The lady told me that I could tag along as long as I did not reveal that she was the one who led me there. I followed her to the clinic. I got in and paid the Sh2500 consultation fee. When I was called into the doctor’s office, he examined me and asked, “Why did you come this late?”

I gave the excuse that I did not have enough money. Deep down, it was the fear of the unknown and especially, the truth that kept me from finding out.

He requested that I get a biopsy done. That was the first time I heard that term.

After a few nerve-wracking days, I went back for my results. The doctor tried to evade the topic by asking me about my life. He finally broke it to me that I had Stage 3B Breast Cancer.

The realisation kicked in when I was told that I needed blood transfusion to get started on chemotherapy sessions. I had to travel from Kisumu to Eldoret and stay with a friend for a while.

Soon the effects of cancer such as hair loss became a topic of discussion with the doctors. I refused to cut my hair because it was so long but by the end of the second chemotherapy session, my hair started falling off. The texture of my hair changed. I travelled to Homabay to visit my sister-in-law who shaved my hair.

After 14 chemotherapy sessions, the growth reduced in size but was still too big to be removed. That is when the doctors asked me to consider a mastectomy of my right breast.

During my treatment, I met a third-year student who was battling bone cancer. We met again after three weeks and I noticed that his leg had been amputated. It helped me gain the courage and boldness to proceed with the mastectomy.

I started reading widely on how to cope with the sudden changes. I got to learn that even if I wanted to have children there was a possibility of nursing them without breastfeeding. I also read stories of ladies who got both their breasts removed.

Having a mastectomy meant that I could have another chance at life. I, unfortunately, got to witness the demise of a friend who refused to have a mastectomy which led to the cancer spreading faster.

On the first day after the surgery, I touched myself and realised that I was flat-chested on one side. Then I remembered that they removed my breast. This was my new normal.

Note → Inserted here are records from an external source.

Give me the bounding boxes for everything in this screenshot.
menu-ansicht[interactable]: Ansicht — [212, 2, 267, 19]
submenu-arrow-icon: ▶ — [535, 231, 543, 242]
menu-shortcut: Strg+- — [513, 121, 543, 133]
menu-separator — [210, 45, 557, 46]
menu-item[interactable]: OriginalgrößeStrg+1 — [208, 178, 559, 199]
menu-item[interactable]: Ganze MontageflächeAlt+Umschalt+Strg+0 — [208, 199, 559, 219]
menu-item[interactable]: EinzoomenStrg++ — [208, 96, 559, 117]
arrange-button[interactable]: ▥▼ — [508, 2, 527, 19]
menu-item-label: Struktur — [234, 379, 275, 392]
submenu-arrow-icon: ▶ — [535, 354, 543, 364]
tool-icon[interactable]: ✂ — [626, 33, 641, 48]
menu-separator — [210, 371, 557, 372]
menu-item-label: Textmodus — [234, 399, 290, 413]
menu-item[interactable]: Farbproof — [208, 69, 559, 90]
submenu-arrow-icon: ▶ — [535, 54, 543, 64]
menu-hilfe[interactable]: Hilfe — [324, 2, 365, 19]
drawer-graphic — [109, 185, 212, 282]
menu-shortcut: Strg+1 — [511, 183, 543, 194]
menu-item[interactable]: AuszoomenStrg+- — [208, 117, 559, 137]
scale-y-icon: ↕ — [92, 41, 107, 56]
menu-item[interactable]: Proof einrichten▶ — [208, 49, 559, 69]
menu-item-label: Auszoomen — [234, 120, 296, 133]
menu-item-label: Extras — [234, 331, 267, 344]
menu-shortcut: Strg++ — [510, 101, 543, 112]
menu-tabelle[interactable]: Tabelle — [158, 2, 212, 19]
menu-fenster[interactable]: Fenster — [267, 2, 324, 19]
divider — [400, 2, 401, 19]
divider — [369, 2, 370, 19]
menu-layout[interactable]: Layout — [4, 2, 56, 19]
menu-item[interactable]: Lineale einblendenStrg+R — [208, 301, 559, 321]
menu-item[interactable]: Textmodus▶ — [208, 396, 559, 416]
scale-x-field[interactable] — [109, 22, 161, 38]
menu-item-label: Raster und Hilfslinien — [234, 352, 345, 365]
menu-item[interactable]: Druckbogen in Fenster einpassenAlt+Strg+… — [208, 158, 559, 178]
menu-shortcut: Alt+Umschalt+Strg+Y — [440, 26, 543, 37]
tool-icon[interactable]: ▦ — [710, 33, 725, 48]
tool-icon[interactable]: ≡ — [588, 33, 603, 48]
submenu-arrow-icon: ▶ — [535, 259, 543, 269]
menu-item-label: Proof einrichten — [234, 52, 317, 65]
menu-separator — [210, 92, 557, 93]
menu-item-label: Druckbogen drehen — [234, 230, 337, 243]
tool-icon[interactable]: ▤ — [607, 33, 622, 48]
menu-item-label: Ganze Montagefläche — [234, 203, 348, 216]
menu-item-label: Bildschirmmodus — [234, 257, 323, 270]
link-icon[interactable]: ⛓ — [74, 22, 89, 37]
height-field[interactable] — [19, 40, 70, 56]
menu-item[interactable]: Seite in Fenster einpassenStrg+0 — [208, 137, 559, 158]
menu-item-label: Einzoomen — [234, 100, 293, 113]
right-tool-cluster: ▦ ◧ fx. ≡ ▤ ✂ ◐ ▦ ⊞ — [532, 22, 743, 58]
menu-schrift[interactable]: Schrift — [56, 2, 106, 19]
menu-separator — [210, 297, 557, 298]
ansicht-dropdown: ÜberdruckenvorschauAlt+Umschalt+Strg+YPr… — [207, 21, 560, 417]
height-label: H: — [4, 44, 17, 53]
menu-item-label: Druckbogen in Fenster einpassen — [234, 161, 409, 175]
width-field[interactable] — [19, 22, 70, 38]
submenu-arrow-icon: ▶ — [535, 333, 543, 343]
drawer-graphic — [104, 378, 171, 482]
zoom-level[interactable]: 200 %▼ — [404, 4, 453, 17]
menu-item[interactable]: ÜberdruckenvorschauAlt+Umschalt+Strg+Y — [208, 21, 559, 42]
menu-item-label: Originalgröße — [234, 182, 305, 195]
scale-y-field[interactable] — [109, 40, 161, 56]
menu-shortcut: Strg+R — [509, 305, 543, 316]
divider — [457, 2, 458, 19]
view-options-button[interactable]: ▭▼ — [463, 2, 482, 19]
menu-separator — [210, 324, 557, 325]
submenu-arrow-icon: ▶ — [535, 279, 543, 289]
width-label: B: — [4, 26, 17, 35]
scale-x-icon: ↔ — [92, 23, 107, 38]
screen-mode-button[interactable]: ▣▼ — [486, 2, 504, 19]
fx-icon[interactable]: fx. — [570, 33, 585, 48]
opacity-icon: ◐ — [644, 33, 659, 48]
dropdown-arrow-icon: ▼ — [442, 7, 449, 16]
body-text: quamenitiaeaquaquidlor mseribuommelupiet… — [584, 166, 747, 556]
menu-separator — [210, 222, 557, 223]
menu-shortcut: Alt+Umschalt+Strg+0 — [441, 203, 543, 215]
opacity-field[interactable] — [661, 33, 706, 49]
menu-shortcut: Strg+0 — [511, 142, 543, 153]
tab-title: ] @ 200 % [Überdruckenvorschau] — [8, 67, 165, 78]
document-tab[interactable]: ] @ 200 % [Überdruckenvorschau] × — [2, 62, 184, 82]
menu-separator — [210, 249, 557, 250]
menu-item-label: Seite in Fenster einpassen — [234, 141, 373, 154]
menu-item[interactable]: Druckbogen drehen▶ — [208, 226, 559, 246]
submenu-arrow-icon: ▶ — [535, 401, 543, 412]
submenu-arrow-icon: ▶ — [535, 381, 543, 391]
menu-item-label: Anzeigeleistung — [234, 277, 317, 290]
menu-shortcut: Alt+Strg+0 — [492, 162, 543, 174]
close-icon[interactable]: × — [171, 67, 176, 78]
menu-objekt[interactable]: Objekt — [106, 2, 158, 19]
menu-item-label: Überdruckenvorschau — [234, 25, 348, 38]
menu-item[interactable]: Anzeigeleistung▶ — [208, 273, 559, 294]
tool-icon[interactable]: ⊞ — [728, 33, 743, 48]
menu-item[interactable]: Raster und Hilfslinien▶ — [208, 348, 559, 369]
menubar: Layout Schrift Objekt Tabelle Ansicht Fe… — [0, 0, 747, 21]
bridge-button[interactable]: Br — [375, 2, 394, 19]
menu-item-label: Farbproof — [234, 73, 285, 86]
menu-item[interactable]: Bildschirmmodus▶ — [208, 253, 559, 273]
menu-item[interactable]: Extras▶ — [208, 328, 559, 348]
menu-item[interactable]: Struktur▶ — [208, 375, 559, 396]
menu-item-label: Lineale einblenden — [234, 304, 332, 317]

With this new life came a new cost that I had not expected – prosthetic bras. Survivors are immediately faced with the question of where they can get these special bras. That is why support groups are important. I got my first one from a friend. Most prosthetic bras start from Sh10,000 upto Sh20,000. The bigger the bra size, the more expensive it is.

You become very self-conscious. I remember one time when I went to the salon. The hairdresser asked me to bend over a bucket so that she could rinse my hair. The prosthetic boob fell into the water! I just took it out, wiped it and put it back. I laugh about it now even as I battle stage 4 cancer.

Such experiences are part of the reasons why I became a facilitator in a global cancer advocacy program called ‘A Fresh Chapter’.

We pick up where the doctors leave patients – shocked, scared and not knowing what to do next. Patients struggle to deal with their emotions after the doctor breaks the bad news.”